The second main challenge deals with eradicating the Basque terrorist group ETA. The group's activities are not contained to the Basque Country, which means that businesses in targeted metropolitan areas like Madrid, Seville, and Barcelona, are significantly and negatively affected. The threat of terrorist activity may likewise discourage foreign investors from locating their business in Spain. Although the Interior Ministry has made recent attempts to crack-down on ETA's activities, the terrorists' strong infrastructure and continued activities make it doubtful that an indefinite ceasefire is on the horizon.

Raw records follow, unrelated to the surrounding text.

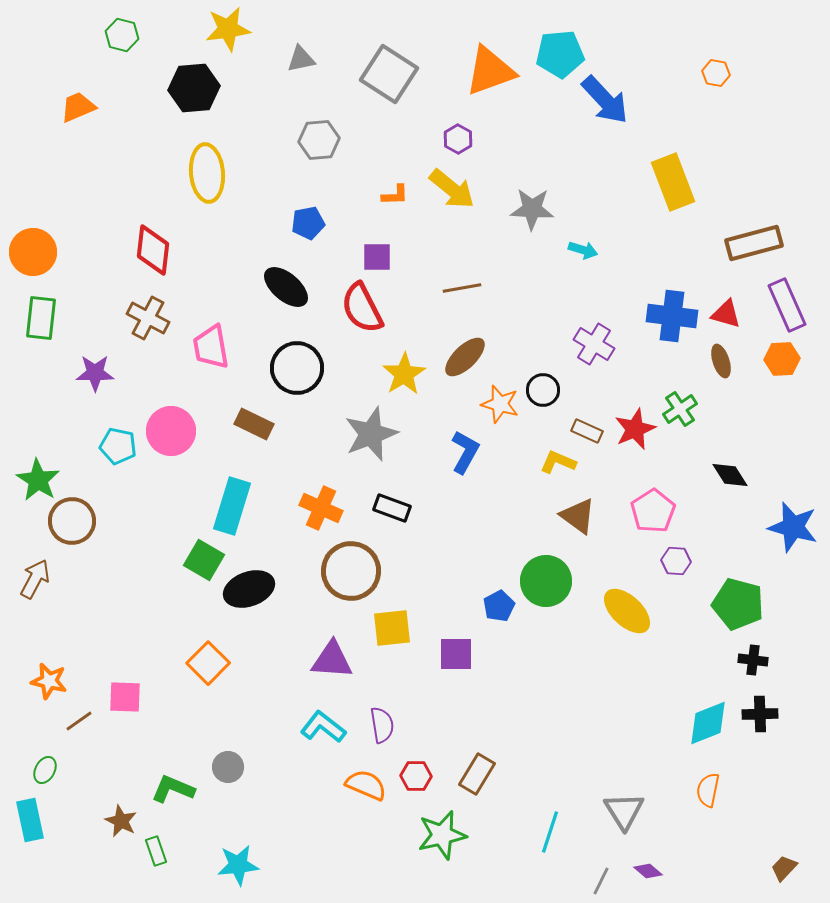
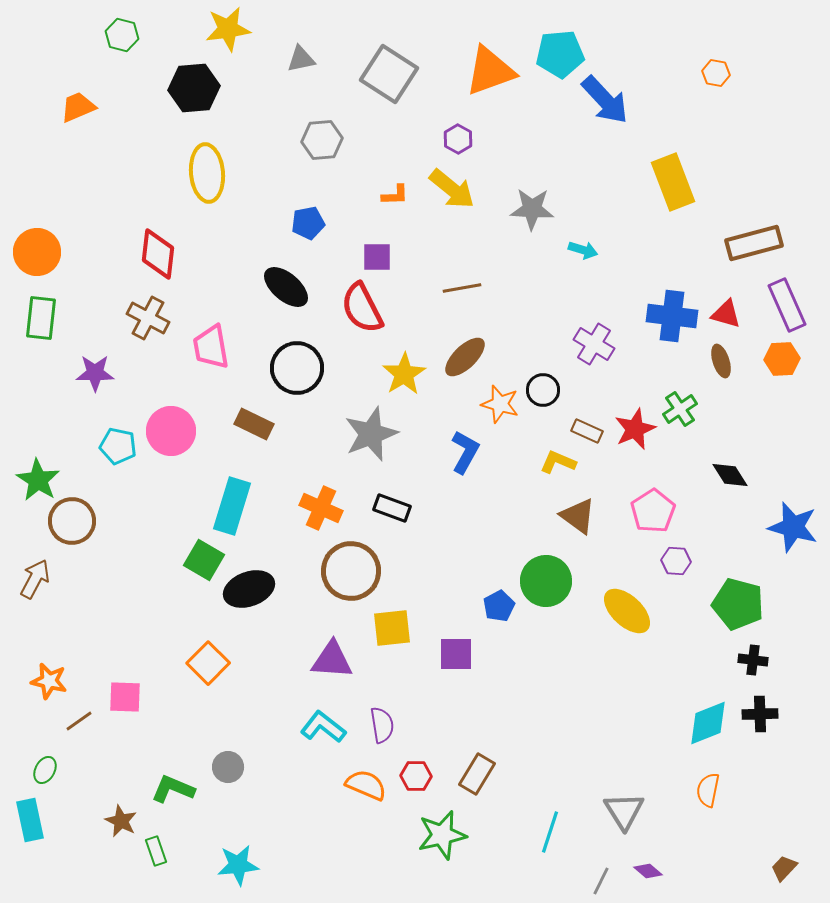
gray hexagon at (319, 140): moved 3 px right
red diamond at (153, 250): moved 5 px right, 4 px down
orange circle at (33, 252): moved 4 px right
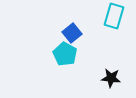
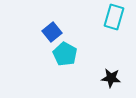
cyan rectangle: moved 1 px down
blue square: moved 20 px left, 1 px up
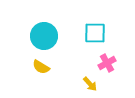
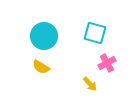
cyan square: rotated 15 degrees clockwise
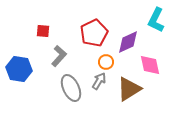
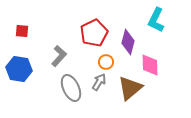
red square: moved 21 px left
purple diamond: rotated 50 degrees counterclockwise
pink diamond: rotated 10 degrees clockwise
gray arrow: moved 1 px down
brown triangle: moved 1 px right, 1 px up; rotated 8 degrees counterclockwise
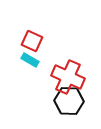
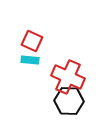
cyan rectangle: rotated 24 degrees counterclockwise
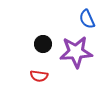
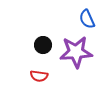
black circle: moved 1 px down
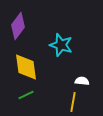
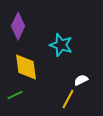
purple diamond: rotated 12 degrees counterclockwise
white semicircle: moved 1 px left, 1 px up; rotated 32 degrees counterclockwise
green line: moved 11 px left
yellow line: moved 5 px left, 3 px up; rotated 18 degrees clockwise
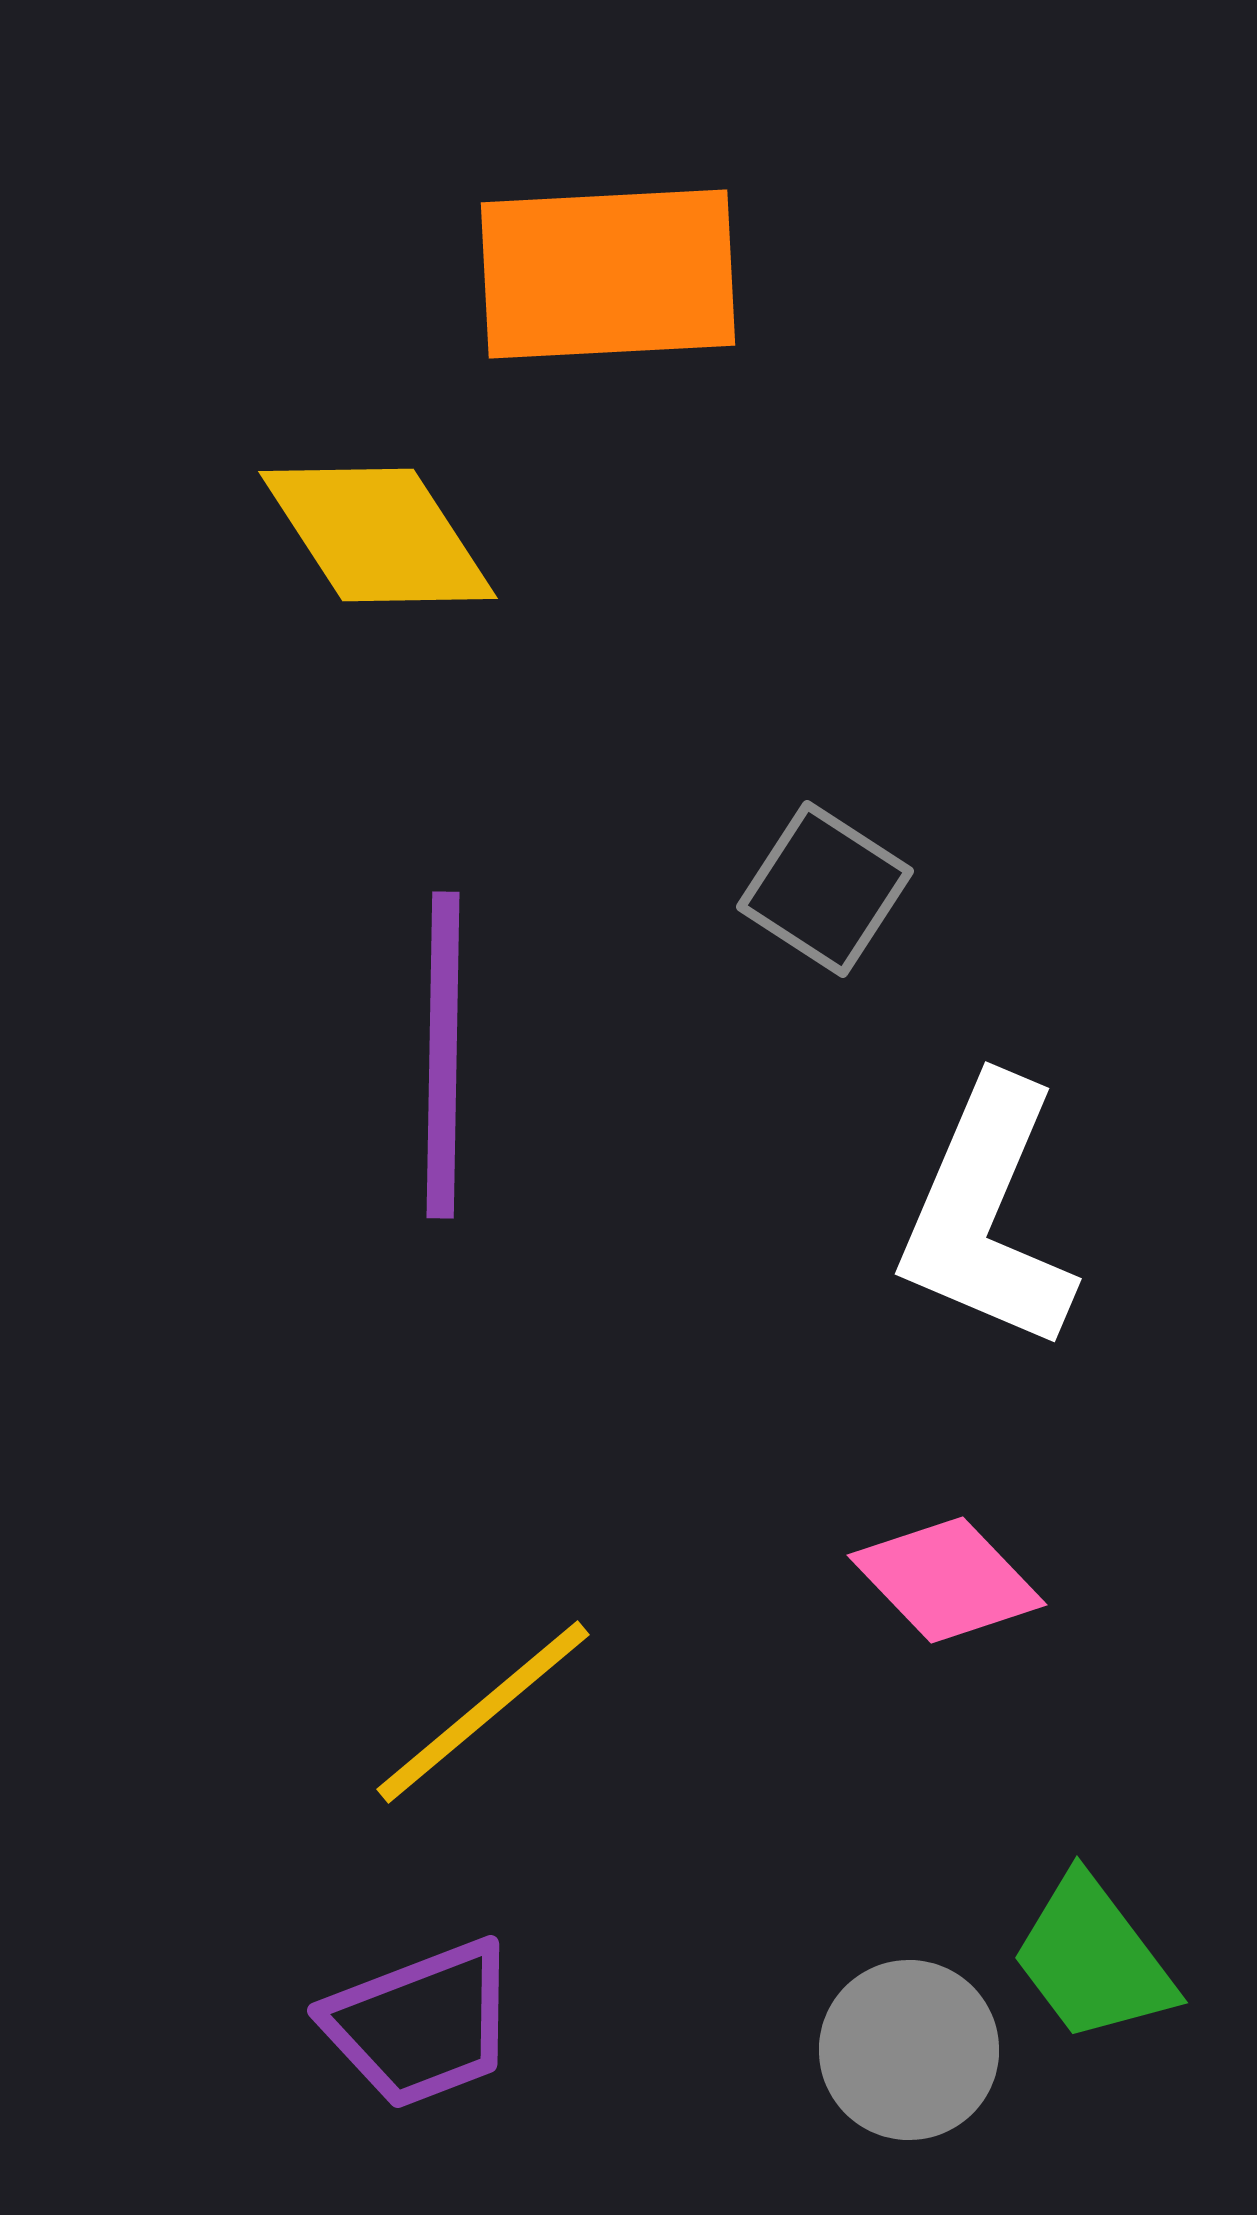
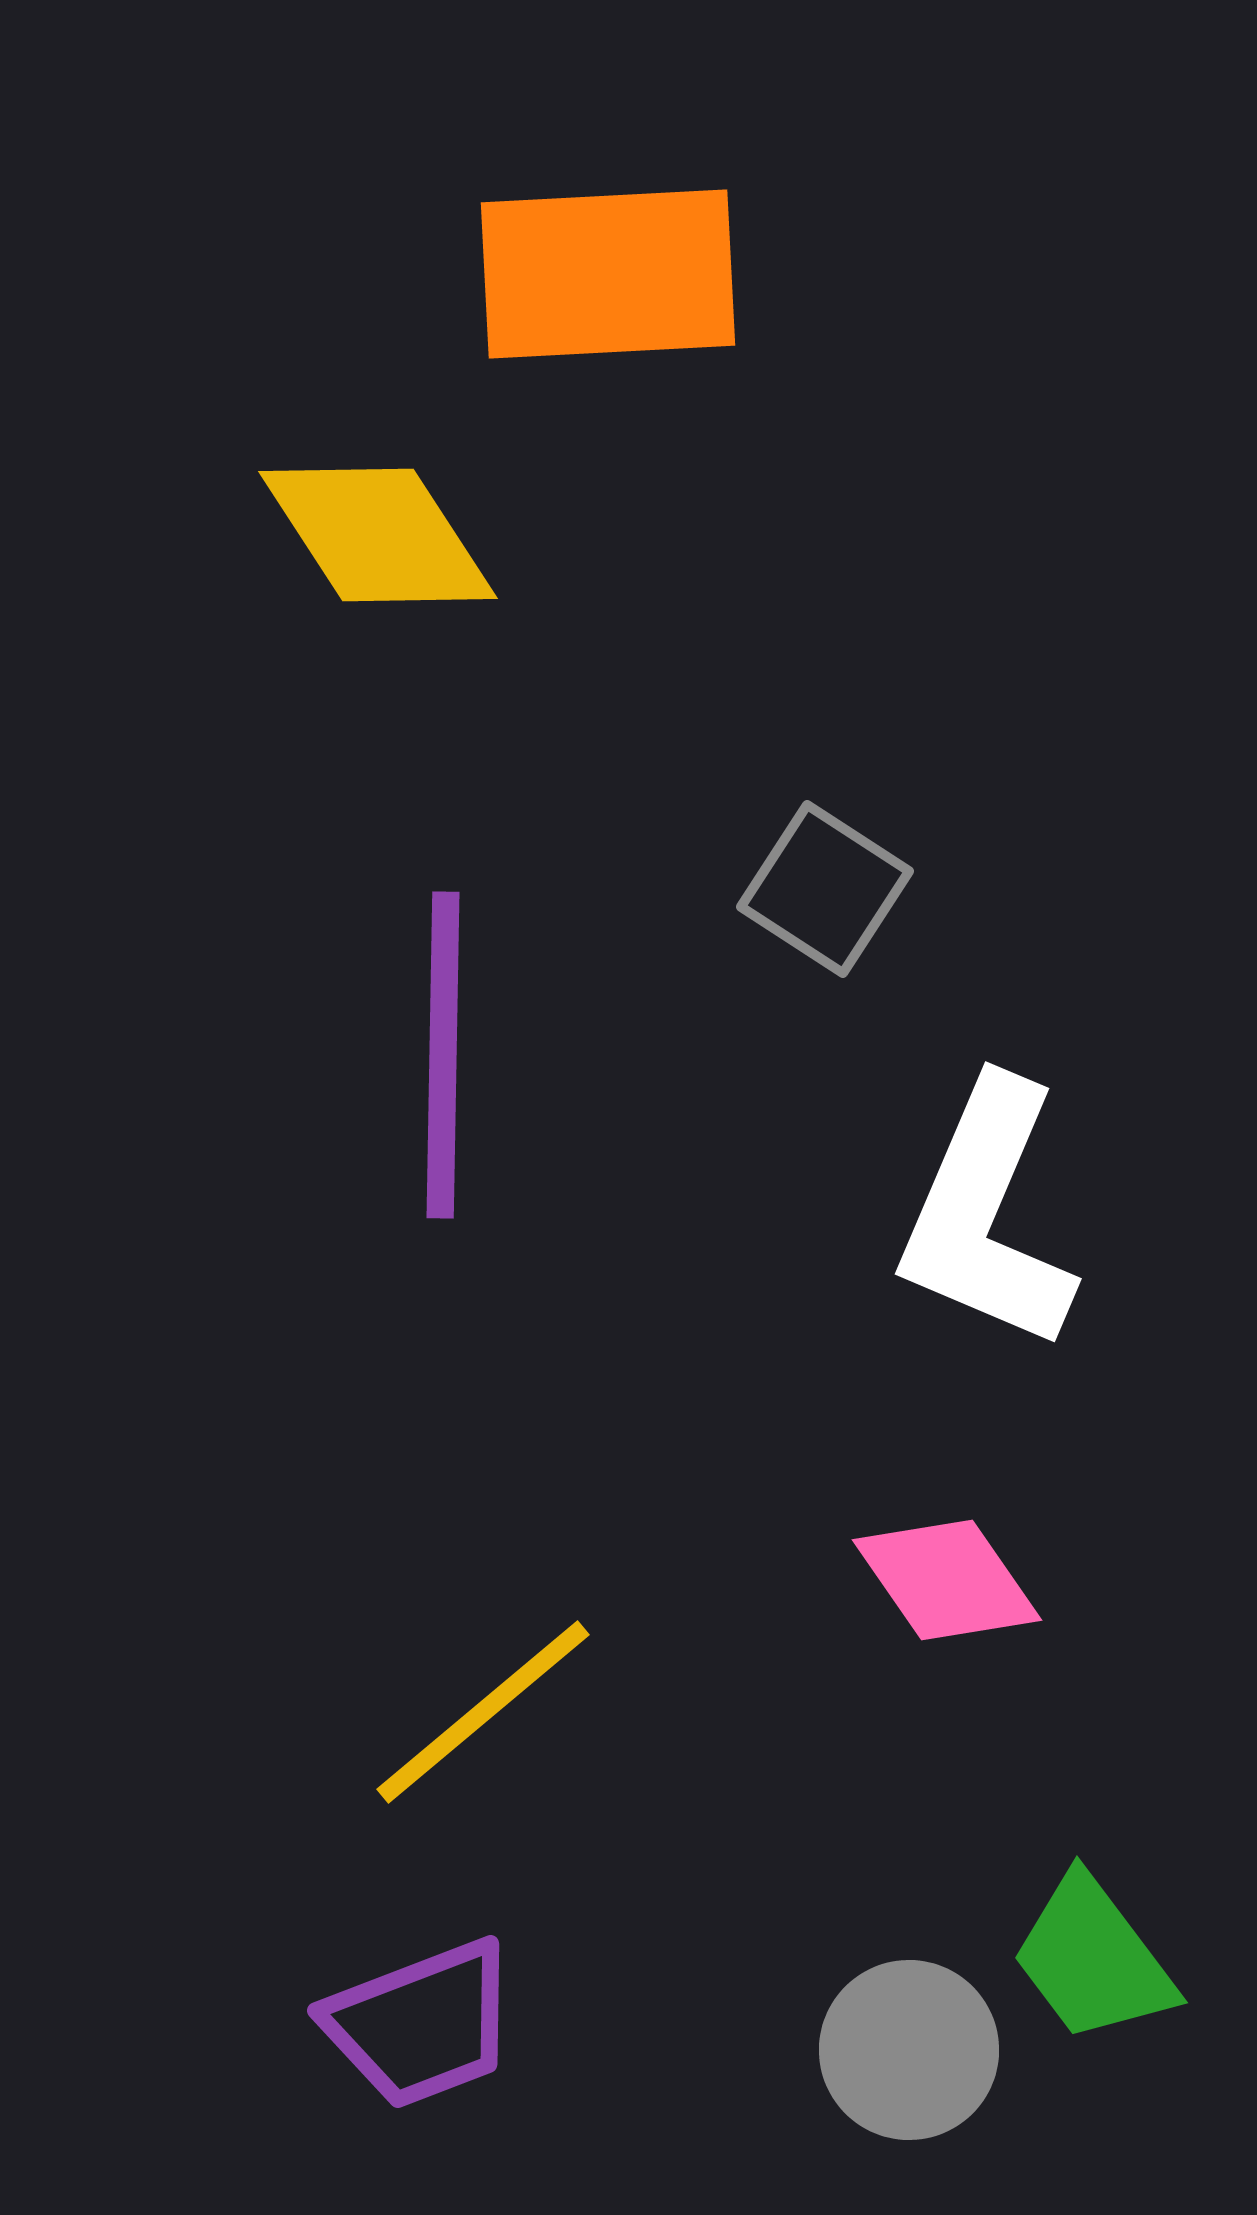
pink diamond: rotated 9 degrees clockwise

The third main challenge facing Spain relates to its compliance with future EU initiatives. Spain has generally accepted EU deregulatory policies (that is, policies which attempt to discourage barriers to trade and prevent anti-competitive practices in the free-market) and economic and monetary policies (that is, Economic and Monetary Union and the Single Currency). However, EU policies which attempt to replace national legislation in areas such as the environment may continue to offer challenges. Further, policies which attempt to increase the size of the Union may be met with caution by Spain; enlargement may mean a slow down in structural funds flowing into Spain and movement of foreign investors presently in Spain to other low-paying, better educated, labor markets in Eastern Europe. Notwithstanding these potential challenges, Spain will continue to be one of the engines behind deeper integration and, along with Germany and France, will attempt to ensure that the EU remains an important player in the world economy.